Eugene Taylor
It is with great sadness and regret that I am writing to inform you of the death of Eugene Taylor on 30th January 2013.
Eugene Taylor was the longest serving member of the Philemon Board, joining in 2004, shortly after its launch. He was a Professor at Saybrook University, where he had been chair of the programs in Consciousness Studies and Humanistic & Transpersonal Psychology.

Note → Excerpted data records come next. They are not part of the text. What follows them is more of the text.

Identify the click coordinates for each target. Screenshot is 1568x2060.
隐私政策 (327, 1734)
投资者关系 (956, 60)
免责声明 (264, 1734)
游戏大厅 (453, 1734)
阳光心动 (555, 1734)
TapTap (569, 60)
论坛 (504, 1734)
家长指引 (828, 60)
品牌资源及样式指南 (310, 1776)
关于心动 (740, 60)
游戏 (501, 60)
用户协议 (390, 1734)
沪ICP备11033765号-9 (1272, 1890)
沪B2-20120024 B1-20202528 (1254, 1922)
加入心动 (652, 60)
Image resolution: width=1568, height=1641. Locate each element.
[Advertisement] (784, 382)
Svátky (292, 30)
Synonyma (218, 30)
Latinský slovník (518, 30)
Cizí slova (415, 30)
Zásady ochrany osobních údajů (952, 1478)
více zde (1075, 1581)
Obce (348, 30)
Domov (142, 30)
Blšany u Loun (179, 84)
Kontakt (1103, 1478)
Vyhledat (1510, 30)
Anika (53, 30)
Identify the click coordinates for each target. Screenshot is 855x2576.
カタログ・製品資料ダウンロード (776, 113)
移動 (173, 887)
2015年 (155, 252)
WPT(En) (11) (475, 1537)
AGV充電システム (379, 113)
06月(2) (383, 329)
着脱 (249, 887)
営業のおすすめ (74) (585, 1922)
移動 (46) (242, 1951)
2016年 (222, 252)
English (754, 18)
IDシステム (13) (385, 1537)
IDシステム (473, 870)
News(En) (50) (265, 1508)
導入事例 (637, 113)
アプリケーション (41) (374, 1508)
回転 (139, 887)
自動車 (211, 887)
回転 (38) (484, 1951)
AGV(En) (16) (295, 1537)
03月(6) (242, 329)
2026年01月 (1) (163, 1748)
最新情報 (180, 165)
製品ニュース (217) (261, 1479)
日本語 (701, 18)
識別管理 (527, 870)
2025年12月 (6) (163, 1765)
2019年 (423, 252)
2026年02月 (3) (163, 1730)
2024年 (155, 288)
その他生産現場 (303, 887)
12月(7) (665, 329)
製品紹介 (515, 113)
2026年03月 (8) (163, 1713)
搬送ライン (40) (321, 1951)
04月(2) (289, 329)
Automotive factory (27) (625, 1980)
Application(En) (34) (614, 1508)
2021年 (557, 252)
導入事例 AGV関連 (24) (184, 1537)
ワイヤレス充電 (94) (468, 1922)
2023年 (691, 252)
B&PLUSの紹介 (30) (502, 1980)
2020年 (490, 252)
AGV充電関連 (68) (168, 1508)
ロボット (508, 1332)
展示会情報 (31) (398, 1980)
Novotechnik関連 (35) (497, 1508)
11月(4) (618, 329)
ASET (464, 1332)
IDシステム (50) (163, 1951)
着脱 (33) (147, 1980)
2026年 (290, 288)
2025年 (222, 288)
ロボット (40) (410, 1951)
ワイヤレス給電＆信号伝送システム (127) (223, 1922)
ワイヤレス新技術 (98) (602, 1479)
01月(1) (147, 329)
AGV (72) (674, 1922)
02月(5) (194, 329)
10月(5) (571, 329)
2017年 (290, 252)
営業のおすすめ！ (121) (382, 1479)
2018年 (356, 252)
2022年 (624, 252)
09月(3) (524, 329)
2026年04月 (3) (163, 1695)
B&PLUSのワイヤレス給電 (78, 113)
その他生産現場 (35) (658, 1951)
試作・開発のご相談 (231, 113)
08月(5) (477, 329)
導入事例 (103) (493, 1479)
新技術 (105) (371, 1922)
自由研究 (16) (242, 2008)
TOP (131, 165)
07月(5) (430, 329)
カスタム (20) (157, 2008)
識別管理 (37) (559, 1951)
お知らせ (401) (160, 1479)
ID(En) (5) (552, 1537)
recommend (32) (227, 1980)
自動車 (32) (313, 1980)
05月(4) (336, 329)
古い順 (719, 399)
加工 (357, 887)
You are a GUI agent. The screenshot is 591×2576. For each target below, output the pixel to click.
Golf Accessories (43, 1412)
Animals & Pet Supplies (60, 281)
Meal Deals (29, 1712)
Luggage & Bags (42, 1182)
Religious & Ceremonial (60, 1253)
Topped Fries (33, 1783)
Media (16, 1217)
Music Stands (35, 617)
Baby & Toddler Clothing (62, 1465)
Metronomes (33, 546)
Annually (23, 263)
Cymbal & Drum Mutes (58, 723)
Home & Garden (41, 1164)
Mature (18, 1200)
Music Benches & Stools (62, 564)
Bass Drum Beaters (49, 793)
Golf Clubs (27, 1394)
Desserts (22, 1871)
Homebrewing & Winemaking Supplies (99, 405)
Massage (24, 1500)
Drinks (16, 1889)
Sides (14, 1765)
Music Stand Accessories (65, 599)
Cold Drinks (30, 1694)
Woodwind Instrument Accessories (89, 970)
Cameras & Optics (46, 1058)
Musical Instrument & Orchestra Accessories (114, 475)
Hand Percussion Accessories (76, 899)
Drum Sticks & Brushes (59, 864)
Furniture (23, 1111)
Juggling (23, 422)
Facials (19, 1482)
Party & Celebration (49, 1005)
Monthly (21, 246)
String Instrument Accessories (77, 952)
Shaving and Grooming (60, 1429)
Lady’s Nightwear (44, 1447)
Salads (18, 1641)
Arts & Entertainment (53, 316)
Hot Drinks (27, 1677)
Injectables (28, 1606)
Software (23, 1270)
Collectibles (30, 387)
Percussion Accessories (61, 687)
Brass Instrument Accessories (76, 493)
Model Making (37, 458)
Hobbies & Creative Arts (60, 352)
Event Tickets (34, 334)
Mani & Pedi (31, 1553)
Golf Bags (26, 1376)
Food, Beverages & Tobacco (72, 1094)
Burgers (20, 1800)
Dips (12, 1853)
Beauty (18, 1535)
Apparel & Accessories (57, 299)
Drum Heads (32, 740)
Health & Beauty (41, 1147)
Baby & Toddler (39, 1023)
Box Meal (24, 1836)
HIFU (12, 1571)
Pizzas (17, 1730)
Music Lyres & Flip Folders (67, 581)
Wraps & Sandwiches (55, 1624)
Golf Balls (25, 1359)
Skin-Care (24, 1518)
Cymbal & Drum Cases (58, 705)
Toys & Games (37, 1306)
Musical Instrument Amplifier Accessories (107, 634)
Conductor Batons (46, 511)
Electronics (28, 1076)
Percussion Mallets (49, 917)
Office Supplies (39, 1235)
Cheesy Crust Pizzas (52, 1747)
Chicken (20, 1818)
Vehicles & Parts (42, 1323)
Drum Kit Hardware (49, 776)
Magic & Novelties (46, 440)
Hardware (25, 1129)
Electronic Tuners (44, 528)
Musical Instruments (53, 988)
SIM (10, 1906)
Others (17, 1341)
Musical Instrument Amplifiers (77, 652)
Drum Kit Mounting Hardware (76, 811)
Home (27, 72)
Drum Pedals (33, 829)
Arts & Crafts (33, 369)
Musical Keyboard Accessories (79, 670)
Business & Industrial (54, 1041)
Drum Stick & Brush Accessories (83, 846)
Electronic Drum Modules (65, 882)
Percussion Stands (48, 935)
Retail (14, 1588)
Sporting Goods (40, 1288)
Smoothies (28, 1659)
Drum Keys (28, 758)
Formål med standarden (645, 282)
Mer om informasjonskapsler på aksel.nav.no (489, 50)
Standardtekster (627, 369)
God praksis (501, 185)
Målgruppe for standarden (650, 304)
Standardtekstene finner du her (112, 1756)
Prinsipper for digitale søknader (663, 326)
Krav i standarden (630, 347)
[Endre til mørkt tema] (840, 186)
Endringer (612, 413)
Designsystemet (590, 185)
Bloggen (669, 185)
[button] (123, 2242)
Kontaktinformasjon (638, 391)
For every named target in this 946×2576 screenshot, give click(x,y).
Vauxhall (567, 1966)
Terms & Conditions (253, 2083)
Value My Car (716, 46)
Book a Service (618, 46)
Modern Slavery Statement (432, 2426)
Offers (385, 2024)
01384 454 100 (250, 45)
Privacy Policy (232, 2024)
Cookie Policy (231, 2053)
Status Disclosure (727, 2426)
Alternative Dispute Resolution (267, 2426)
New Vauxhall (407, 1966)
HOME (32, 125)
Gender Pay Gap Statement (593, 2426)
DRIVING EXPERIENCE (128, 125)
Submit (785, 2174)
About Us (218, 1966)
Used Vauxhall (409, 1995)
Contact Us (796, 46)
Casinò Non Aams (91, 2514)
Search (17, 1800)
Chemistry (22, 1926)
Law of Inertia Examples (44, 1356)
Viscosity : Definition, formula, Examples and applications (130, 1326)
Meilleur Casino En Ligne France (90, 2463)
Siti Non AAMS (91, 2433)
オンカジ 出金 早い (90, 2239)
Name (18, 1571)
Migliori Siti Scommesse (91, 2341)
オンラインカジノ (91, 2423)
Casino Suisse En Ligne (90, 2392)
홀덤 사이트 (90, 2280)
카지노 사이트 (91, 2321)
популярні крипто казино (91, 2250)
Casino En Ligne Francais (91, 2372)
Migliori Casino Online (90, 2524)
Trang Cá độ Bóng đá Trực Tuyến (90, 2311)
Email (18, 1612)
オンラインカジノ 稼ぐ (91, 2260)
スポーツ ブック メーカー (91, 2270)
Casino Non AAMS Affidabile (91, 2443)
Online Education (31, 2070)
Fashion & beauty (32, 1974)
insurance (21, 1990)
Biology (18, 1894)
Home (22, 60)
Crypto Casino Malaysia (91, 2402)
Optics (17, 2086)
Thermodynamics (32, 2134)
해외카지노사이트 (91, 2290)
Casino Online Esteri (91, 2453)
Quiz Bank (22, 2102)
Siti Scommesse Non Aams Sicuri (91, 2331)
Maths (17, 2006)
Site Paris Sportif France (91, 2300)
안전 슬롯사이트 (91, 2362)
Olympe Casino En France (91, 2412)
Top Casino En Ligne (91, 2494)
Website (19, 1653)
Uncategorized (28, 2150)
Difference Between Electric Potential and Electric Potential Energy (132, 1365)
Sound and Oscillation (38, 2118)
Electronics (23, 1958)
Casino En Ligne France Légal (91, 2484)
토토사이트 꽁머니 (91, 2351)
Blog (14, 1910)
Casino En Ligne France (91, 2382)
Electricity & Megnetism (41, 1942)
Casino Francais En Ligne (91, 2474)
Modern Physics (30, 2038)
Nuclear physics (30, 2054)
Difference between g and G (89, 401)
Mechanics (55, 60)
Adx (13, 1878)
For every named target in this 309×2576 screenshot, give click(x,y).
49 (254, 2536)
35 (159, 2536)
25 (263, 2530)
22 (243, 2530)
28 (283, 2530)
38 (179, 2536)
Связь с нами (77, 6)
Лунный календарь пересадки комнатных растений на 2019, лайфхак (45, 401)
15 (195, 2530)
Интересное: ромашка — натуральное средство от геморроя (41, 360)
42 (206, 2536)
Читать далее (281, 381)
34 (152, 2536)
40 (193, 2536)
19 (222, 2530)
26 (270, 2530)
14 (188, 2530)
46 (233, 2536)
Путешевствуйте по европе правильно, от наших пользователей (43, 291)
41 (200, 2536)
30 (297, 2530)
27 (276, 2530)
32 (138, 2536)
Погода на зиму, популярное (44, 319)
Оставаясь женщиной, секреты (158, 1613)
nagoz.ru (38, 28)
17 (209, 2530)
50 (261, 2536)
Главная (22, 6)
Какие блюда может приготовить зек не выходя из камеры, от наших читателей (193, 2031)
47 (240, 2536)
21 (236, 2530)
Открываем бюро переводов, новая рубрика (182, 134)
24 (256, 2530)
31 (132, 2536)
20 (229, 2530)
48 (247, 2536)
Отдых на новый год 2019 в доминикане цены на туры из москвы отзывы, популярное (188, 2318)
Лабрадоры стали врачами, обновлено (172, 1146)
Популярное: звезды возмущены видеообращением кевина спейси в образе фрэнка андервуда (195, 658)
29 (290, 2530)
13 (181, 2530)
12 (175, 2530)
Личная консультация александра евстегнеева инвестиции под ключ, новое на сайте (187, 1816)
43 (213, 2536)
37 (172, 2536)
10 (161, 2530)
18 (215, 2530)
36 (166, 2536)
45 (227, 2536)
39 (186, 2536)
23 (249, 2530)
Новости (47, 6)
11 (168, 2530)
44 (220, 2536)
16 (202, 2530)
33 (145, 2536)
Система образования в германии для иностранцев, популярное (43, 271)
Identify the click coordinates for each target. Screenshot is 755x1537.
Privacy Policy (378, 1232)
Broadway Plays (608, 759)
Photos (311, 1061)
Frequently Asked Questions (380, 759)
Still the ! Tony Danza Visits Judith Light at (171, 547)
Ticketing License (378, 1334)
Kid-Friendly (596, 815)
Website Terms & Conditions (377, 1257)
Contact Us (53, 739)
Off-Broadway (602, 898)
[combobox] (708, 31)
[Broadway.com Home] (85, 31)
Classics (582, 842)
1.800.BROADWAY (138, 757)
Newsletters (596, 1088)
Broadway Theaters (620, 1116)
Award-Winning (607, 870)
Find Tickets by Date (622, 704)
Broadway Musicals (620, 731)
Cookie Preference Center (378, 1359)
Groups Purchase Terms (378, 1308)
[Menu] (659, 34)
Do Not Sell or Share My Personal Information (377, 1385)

In 2011, he received the Abraham Maslow Award from division 32 of the American Psychological Association, “for outstanding and lasting contribution to the exploration of the farther reaches of human spirit.” He will forever be associated with his pioneering work on William James, which was featured in the New York Times in 1985 in an article entitled, “William James: Stature Raised in New Appraisal” (http://www.nytimes.com/1985/10/01/science/william-james-stature-raised-in-new-appraisal.html).
He played a seminal role in the development of Jung history, being the first to study connections between Jung and the figures of William James, a Boston psychopathologists, Swedenborg, and the American psychotherapeutic counterculture. In 2008, he gave a detailed account of the genesis of his work, in an interview withThibaud Trochu in William James Studies(http://williamjamesstudies.org/3.1/trochu.html).
A memorial will be held in Boston at some time in early Spring. Further information will be sent out as received.